▶ Records from a data source
☆ ☆ ☆ ☆ ☆

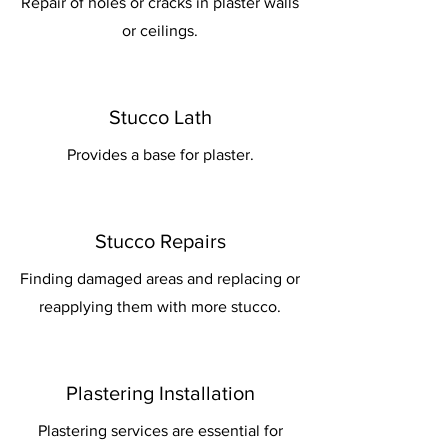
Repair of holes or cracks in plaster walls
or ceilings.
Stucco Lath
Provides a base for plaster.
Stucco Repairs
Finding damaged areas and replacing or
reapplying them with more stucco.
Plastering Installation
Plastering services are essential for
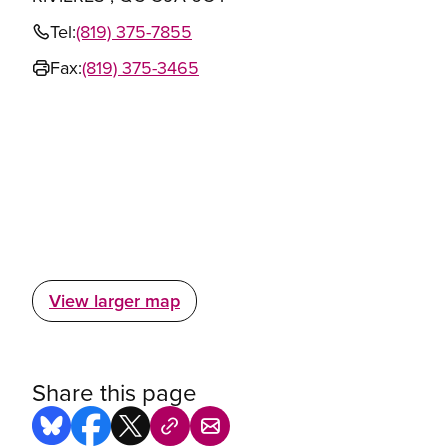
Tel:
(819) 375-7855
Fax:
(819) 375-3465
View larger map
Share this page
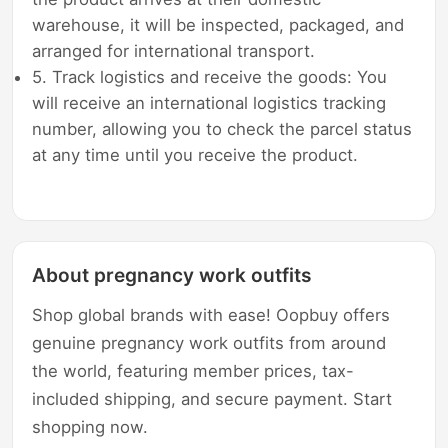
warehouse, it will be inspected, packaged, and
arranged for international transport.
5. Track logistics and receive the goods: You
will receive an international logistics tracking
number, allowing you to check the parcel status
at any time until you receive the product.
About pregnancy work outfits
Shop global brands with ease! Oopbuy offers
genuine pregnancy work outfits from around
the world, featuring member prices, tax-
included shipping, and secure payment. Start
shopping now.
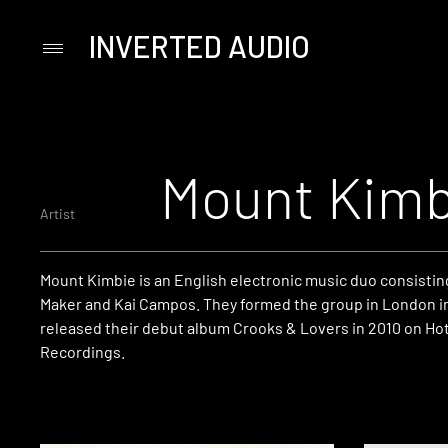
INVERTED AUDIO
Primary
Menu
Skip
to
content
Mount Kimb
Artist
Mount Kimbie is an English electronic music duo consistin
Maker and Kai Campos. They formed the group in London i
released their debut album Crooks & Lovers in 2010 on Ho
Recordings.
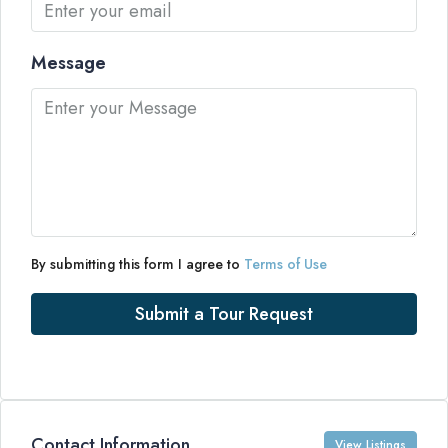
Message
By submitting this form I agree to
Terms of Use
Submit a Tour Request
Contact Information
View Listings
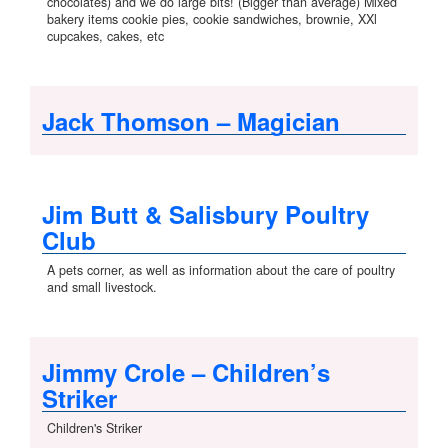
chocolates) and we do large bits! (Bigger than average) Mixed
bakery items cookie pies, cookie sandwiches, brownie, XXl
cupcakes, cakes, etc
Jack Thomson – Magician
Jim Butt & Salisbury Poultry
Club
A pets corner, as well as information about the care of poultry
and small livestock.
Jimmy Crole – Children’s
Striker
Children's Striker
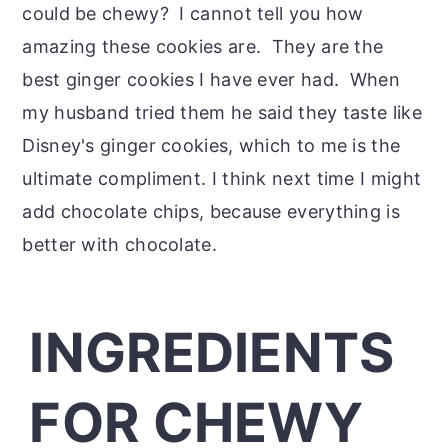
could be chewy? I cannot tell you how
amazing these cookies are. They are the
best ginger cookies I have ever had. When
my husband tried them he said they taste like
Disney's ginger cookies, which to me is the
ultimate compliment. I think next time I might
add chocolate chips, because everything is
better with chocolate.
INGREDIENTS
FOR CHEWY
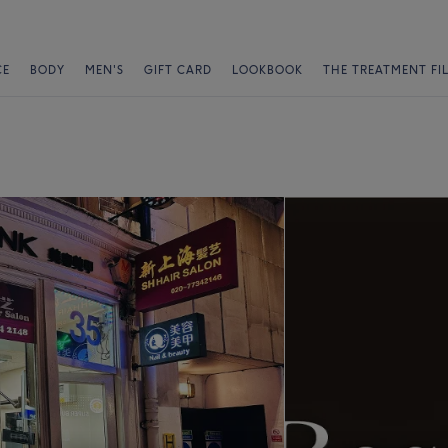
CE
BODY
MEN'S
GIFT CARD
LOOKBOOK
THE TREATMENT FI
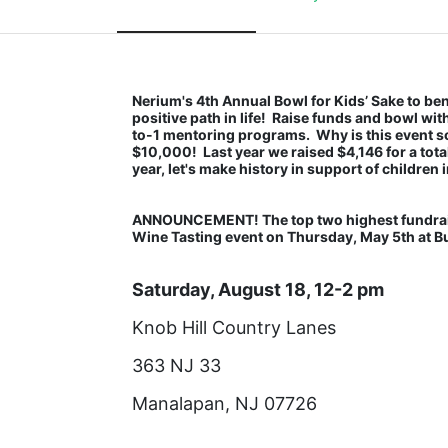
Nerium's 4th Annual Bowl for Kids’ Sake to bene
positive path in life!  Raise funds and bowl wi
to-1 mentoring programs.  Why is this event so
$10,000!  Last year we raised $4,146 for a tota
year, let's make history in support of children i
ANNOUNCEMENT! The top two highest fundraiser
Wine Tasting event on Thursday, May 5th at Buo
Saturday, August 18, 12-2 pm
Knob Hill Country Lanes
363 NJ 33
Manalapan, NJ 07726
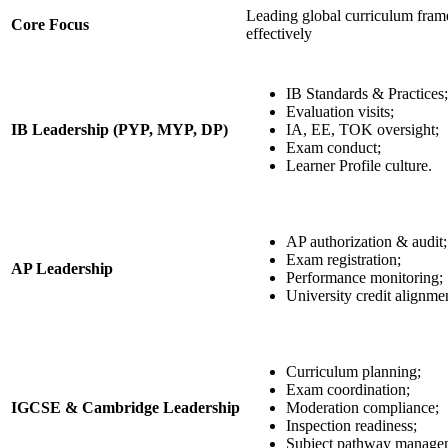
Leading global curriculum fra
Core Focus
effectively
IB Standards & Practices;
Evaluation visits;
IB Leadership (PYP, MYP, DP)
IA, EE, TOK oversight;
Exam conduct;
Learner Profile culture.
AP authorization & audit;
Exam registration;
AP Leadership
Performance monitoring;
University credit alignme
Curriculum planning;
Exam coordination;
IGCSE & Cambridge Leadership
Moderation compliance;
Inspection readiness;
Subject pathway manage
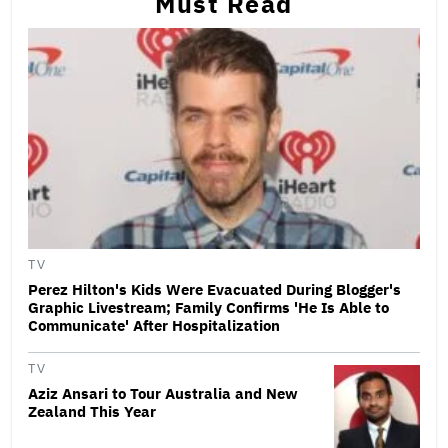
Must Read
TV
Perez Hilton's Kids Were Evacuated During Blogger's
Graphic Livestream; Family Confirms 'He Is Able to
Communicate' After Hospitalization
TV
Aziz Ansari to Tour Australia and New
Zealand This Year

☆ ☆ ☆ ☆ ☆

▶ YOUR OBJECTIVE
Without the images, write out all of the records exactly.

▶ ANSWER TO THE PROBLEM
Repair of holes or cracks in plaster walls
or ceilings.
Stucco Lath
Provides a base for plaster.
Stucco Repairs
Finding damaged areas and replacing or
reapplying them with more stucco.
Plastering Installation
Plastering services are essential for
Tel:
(819) 375-7855
Fax:
(819) 375-3465
View larger map
Share this page
warehouse, it will be inspected, packaged, and
arranged for international transport.
5. Track logistics and receive the goods: You
will receive an international logistics tracking
number, allowing you to check the parcel status
at any time until you receive the product.
About pregnancy work outfits
Shop global brands with ease! Oopbuy offers
genuine pregnancy work outfits from around
the world, featuring member prices, tax-
included shipping, and secure payment. Start
shopping now.
INVERTED AUDIO
Primary
Menu
Skip
to
content
Mount Kimb
Artist
Mount Kimbie is an English electronic music duo consistin
Maker and Kai Campos. They formed the group in London i
released their debut album Crooks & Lovers in 2010 on Ho
Recordings.
Message
By submitting this form I agree to
Terms of Use
Submit a Tour Request
Contact Information
View Listings
chocolates) and we do large bits! (Bigger than average) Mixed
bakery items cookie pies, cookie sandwiches, brownie, XXl
cupcakes, cakes, etc
Jack Thomson – Magician
Jim Butt & Salisbury Poultry
Club
A pets corner, as well as information about the care of poultry
and small livestock.
Jimmy Crole – Children’s
Striker
Children's Striker
could be chewy? I cannot tell you how
amazing these cookies are. They are the
best ginger cookies I have ever had. When
my husband tried them he said they taste like
Disney's ginger cookies, which to me is the
ultimate compliment. I think next time I might
add chocolate chips, because everything is
better with chocolate.
INGREDIENTS
FOR CHEWY
CE
BODY
MEN'S
GIFT CARD
LOOKBOOK
THE TREATMENT FI
Nerium's 4th Annual Bowl for Kids’ Sake to bene
positive path in life!  Raise funds and bowl wi
to-1 mentoring programs.  Why is this event so
$10,000!  Last year we raised $4,146 for a tota
year, let's make history in support of children i
ANNOUNCEMENT! The top two highest fundraiser
Wine Tasting event on Thursday, May 5th at Buo
Saturday, August 18, 12-2 pm
Knob Hill Country Lanes
363 NJ 33
Manalapan, NJ 07726
Leading global curriculum fra
Core Focus
effectively
IB Standards & Practices;
Evaluation visits;
IB Leadership (PYP, MYP, DP)
IA, EE, TOK oversight;
Exam conduct;
Learner Profile culture.
AP authorization & audit;
Exam registration;
AP Leadership
Performance monitoring;
University credit alignme
Curriculum planning;
Exam coordination;
IGCSE & Cambridge Leadership
Moderation compliance;
Inspection readiness;
Subject pathway manage
Must Read
TV
Perez Hilton's Kids Were Evacuated During Blogger's
Graphic Livestream; Family Confirms 'He Is Able to
Communicate' After Hospitalization
TV
Aziz Ansari to Tour Australia and New
Zealand This Year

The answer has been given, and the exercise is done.